5. Benjamin Hill, midshipman on the Ranger.
6. Jones seems to be confusing two of his crew members. Edward Myer, boatswain’s mate, had signed the petition of June 15 against Jones (XXVI, 621–3). The captain undoubtedly meant Lt. Jean Meÿer, the Swedish volunteer who had been introduced to BF by the Swedish ambassador in July (above, De Baër to BF, July 13). Meÿer’s allegiance had been proven: he had warned Jones of a mutiny plot just before the Whitehaven raid, and had saved Jones from being stranded on the beach, as his men had intended, once the raid was over. Meÿer’s certification, April 14, 1780, National Archives.
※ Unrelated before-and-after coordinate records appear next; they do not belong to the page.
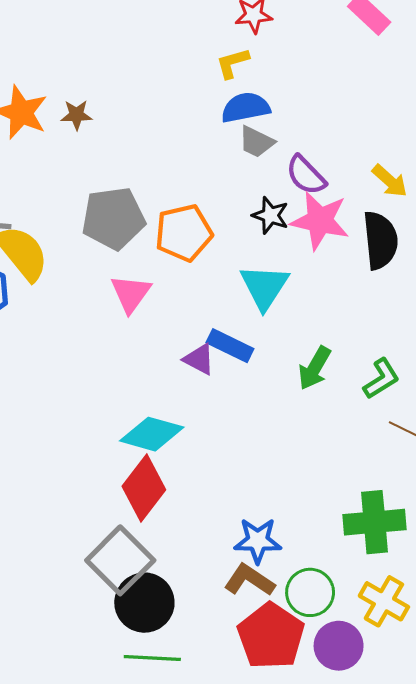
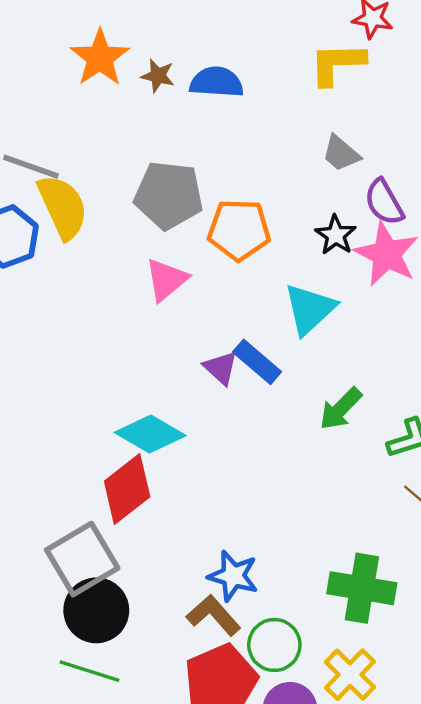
yellow L-shape: (233, 63) -> (337, 64), size x1.5
blue semicircle: (246, 108) -> (216, 82), moved

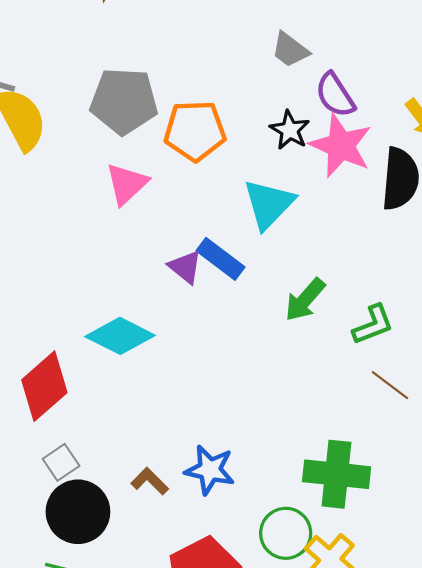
red diamond: (127, 489) -> (44, 386), moved
gray square: (82, 559) -> (61, 462), size x0.5
brown L-shape: (214, 615) -> (150, 481), moved, size x0.7
green circle: (274, 645) -> (286, 533), moved

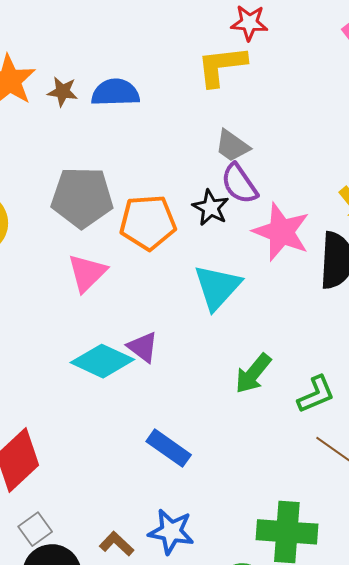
purple semicircle: (335, 95) -> (239, 184), moved
black star: (290, 130) -> (211, 208), moved
blue rectangle: (220, 259) -> (169, 448), moved
cyan diamond: (120, 336) -> (102, 361), moved

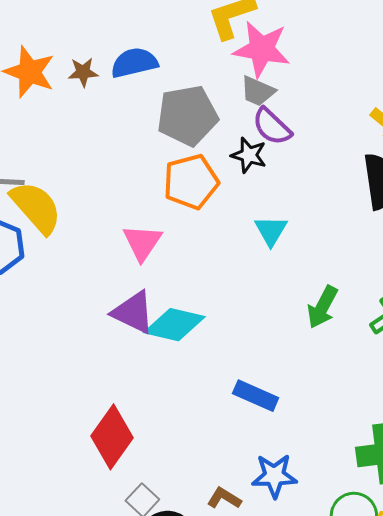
gray pentagon: (82, 197) -> (187, 116), moved
pink star: (281, 232) -> (262, 49), moved
cyan triangle: (217, 287) -> (271, 231), size x0.7
purple triangle: (143, 347) -> (133, 312), moved, size x1.4

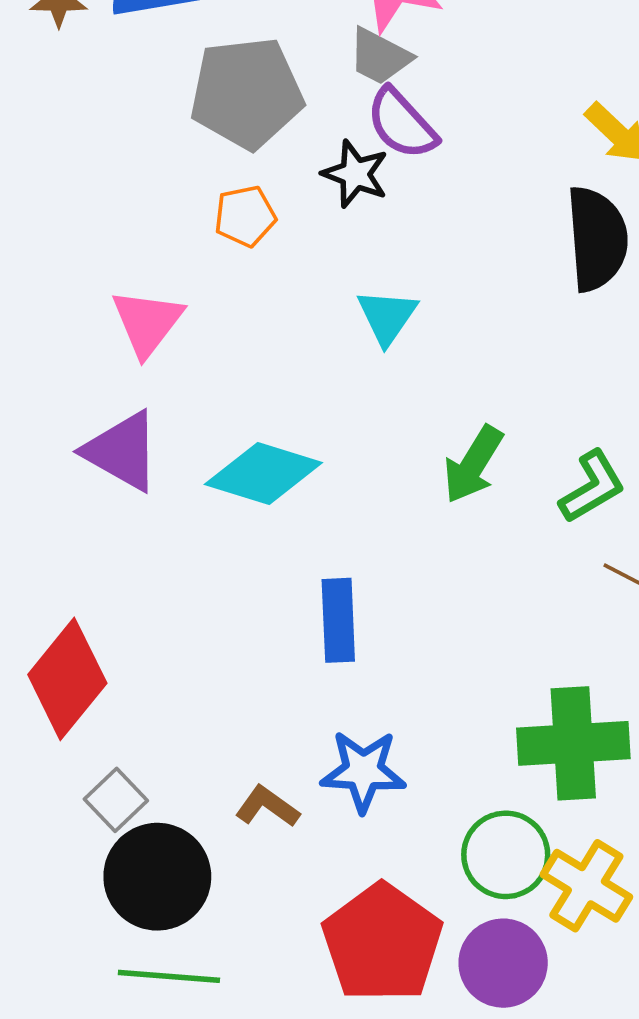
orange pentagon: (191, 182) -> (245, 216), size x0.6
cyan diamond: (174, 325) -> (263, 474), moved
blue rectangle: (256, 396) -> (338, 620), turned 60

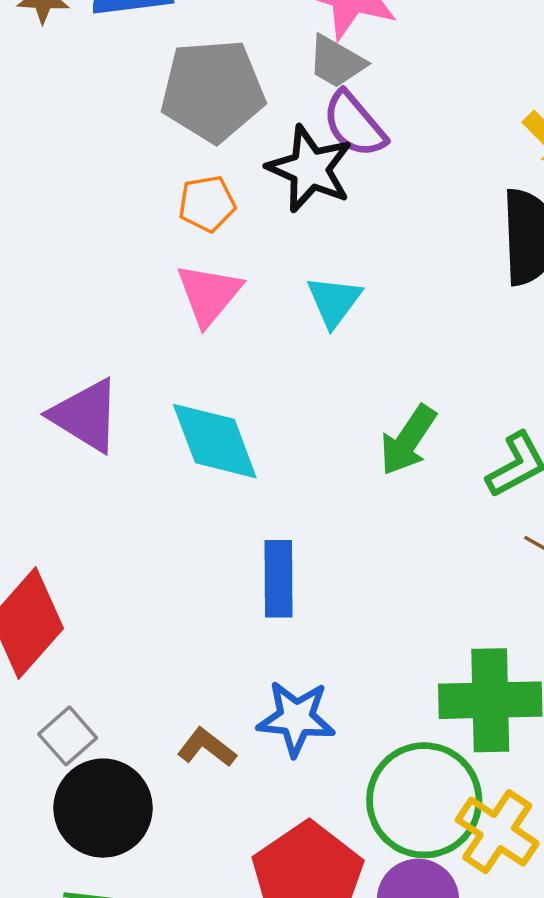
black star: (355, 174) -> (310, 169), size x1.4
pink triangle: (147, 323) -> (209, 294), moved
cyan diamond: (263, 474) -> (215, 441), turned 50
green circle: (506, 855) -> (424, 800), size x1.4

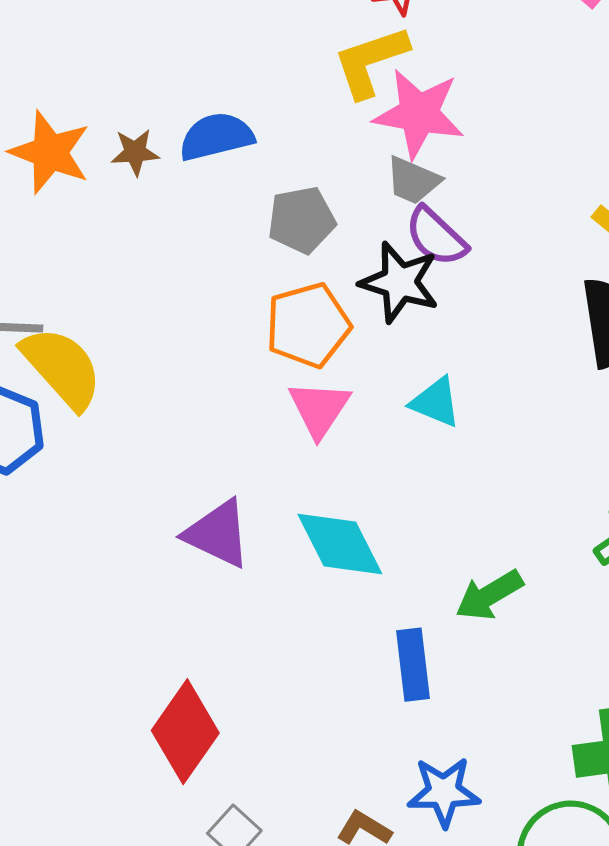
gray pentagon: (213, 91) -> (302, 220), size x0.7
orange pentagon: (207, 204) -> (308, 325), size x1.6
cyan triangle: (334, 301) -> (436, 402), turned -38
green arrow: (408, 440) -> (489, 595), moved, turned 32

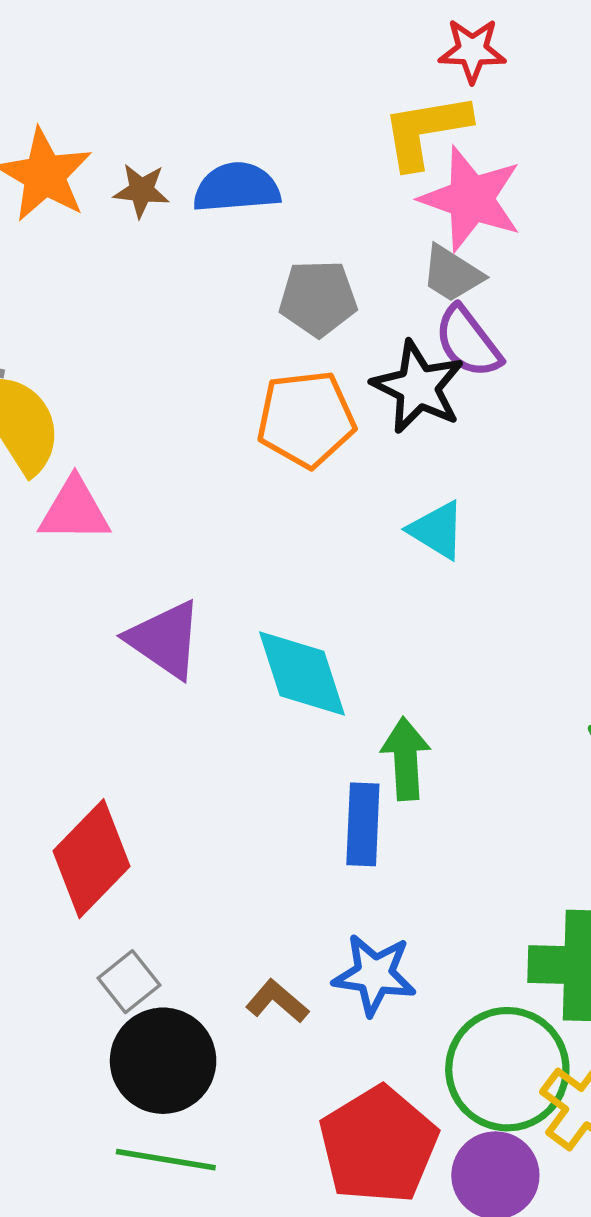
pink triangle: (319, 409) -> (74, 510), moved, turned 48
green arrow: (489, 595) -> (406, 759), moved, turned 108

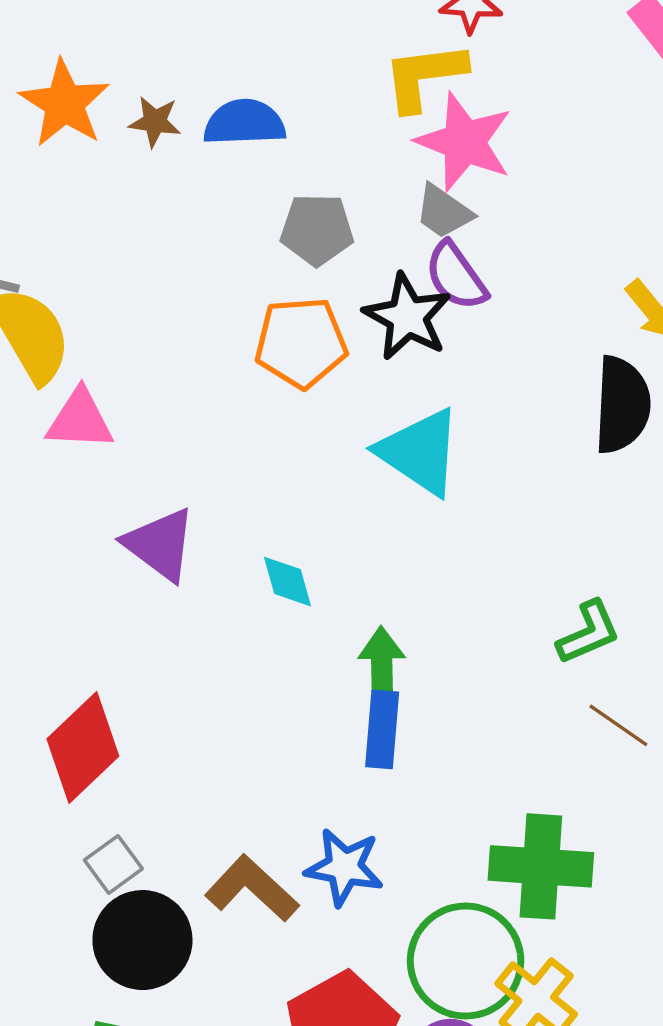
cyan triangle: (437, 530) -> (420, 452), size x1.6
cyan diamond: (302, 674) -> (288, 582), size x0.6
blue rectangle: (363, 824) -> (382, 729), moved
brown L-shape: (277, 1001) -> (252, 888), size x1.6

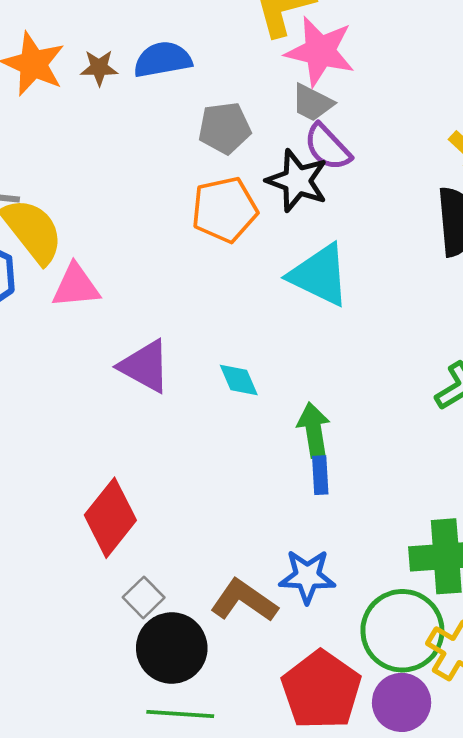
blue rectangle: (382, 729) -> (320, 475), size x0.7

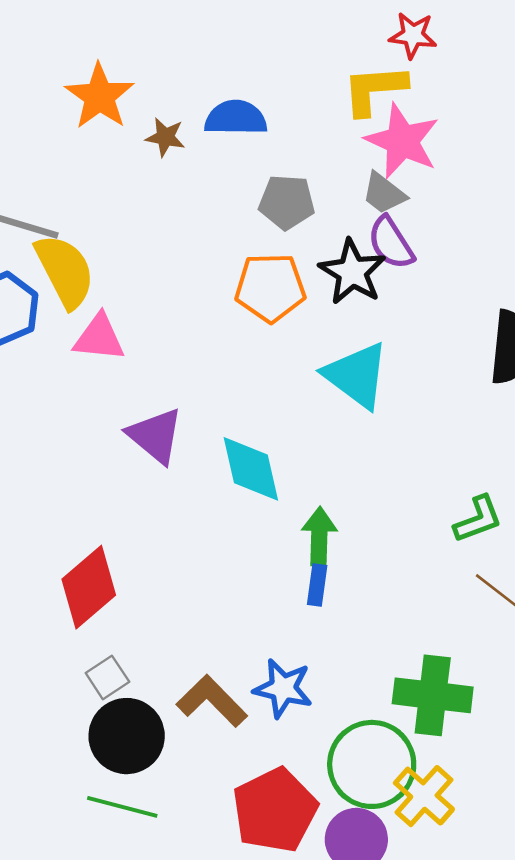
brown star: (99, 68) -> (165, 137), moved
cyan diamond: (239, 380) -> (251, 469), size x1.6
7. The commissioners drafted a reply on Aug. 22, which survives in both Lee and JA’s hands (National Archives; Mass. Hist. Soc.). It acknowledges receipt of this letter, which they mistakenly date Aug. 16, and says that they were requesting Whipple to summon a court martial: Taylor, Adams Papers, VI, 385. This reply was never sent and, as far as we know, the letter to Whipple never drafted, undoubtedly because Whipple’s letter to them of Aug. 19, with its news that Hinman would refuse to serve, arrived in the meantime.